Winkler Prins

Anthony Winkler Prins (1870)

Gepubliceerd op 09-08-2018

Metaphysica

betekenis & definitie

Metaphysica of bovennatuurkunde, één van de drie hoofddeelen der wijsbegeerte, onderscheidt zich van de proefondervindelijke natuurkunde, doordien zij zich bezig houdt met bespiegelingen omtrent den aard en het wezen, den oorsprong en het doel van alles wat bestaat. In ruimeren zin wordt die naam ook toegekend aan ieder diepzinnig onderzoek naar den aard en het wezen van een bepaald voorwerp. Men spreekt alzoo van eene metaphysica van de zeden, van het schoone, van den Staat enz. Daar al het proefondervindelijke tot de natuurkunde behoort, is de metaphysica als wetenschap (indien men haar zoo noemen kan) het doordringen tot datgene, waarvan wij door zintuigelijke waarnemingen geene kennis kunnen bekomen.

Dit geschiedt door gebruik te maken van eene bron van kennis, welke van de ervaring verschilt, bijv. van de rede, van een bovenzinnelijk gevoel enz., of door verwerking van datgene, wat door de ervaring geleverd is. In het eerste geval komt men tot eene metaphysica der zuivere rede (rationalismus) of tot die der bovenzinnelijke ervaring (mysticismus), — en in het laatste tot eene metaphysica, die zich wel is waar boven de ervaring verheft, maar toch van deze uitgaat (metaphysica der ervaring). Met betrekking tot het eerste geval blijft het de vraag: of eene buiten de ervaring gelegene kenbron wel als zoodanig mag worden erkend, ’t geen de materialisten loochenen, — en met betrekking tot het tweede komt men met de vraag: of eene gegevene ervaring wel vatbaar is voor eene bewerking (uitbreiding en aanvulling), wat desgelijks door velen wordt ontkend. Beide rigtingen der metaphysica voeren derhalve niet alleen strijd tegen de voorstanders der ervaringsleer, maar ook onderling. De metaphysica telt om die reden niet vele vrienden en beoefenaars. Daar echter de trek tot het bovennatuurlijke of de zucht, om in het binnenste heiligdom der natuur door te dringen, den mensch ingeschapen is, wendt hij zich steeds onwillekeurig tot de metaphysica, zoodra de twijfel aan de werkelijkheid van de proefondervindelijke wereld bij hem oprijst. Ook de waarnemingen zijn vaak met elkander in strijd en brengen den mensch tot de overtuiging, dat zij niet onvoorwaardelijk aangenomen en evenmin ter zijde geschoven kunnen worden.
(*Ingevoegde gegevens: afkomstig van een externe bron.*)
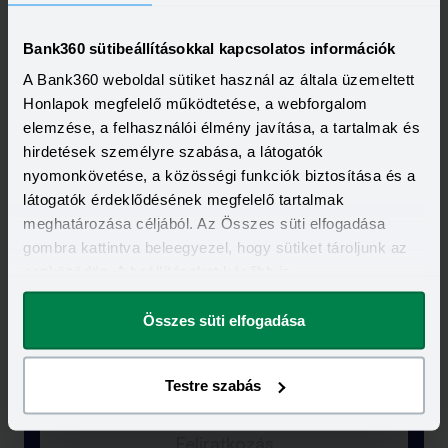
Bank360 sütibeállításokkal kapcsolatos információk
A Bank360 weboldal sütiket használ az általa üzemeltett
Honlapok megfelelő működtetése, a webforgalom
A legfrissebb újdonságok
-
elemzése, a felhasználói élmény javítása, a tartalmak és
egyenesen a postaládádba!
hirdetések személyre szabása, a látogatók
nyomonkövetése, a közösségi funkciók biztosítása és a
látogatók érdeklődésének megfelelő tartalmak
Elolvastam és elfogadom a Bank360
meghatározása céljából. Az Összes süti elfogadása
Csoport
Adatkezelési szabályzatát
és
ÁSZF-ét
gombra kattintva beleegyezel, hogy sütiket tároljunk az
eszközödön. A beállításokat később is
megváltoztathatod.
Összes süti elfogadása
Testre szabás
Feliratkozás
De onrust, hierdoor veroorzaakt, is de bakermat van het metaphysisch denken.

Valt de physische wereld zamen met de metaphysische, zooals de voorstanders van empirismus en positivismus beweren, dan vereenigt zich ook de bovennatuurkunde met de natuurkunde. Beschouwt men de physische wereld als enkel schijn en de metaphysische als een niets, zooals de volgelingen van Bhoedda, dan ontvangt de metaphysica een nihilistisch karakter. Wordt de wereld der verschijnselen in eene voorstelling herschapen en het voorstellend (oneindig of eindig) subject voor het eenig-werkelijke verklaard, dan gaat de metaphysica over tot (relatief of absoluut) idealismus. Wordt zij daarentegen beschouwd als de verschijning van (één of meer) werkelijk bestaande wezens, dan wordt de metaphysica realistisch. Zij is monismus, wanneer de bron van alle verschijnselen in een eenig wezen wordt gezocht (Spinoza), en pluralismus, wanneer zij meer of een onbepaald getal oorspronkelijke wezens onderstelt (Herbert). Zij is spiritualismus, wanneer de grondslag van het bestaande in iets geestelijks (Leibniz), materialismus, wanneeer hij in de stof (Holbach), en dualismus wanneer hij in die beiden gezocht wordt (Plato, Aristóteles, Descartes). Voorts behooren de identiteitsleer, het pantheletismus en het criticismus van Kant tot de vormen der bovennatuurkunde. Daar de vragen naar den oorsprong, den aard en het doel der omringende natuur steeds in de eerste plaats bij den mensch oprijzen, zoodra het denkvermogen zich ontwikkelt, zoo kan het ons niet verwonderen, dat de metaphysica door de oudste wijsgeeren — vooral ook door Aristótéles — reeds beoefend werd.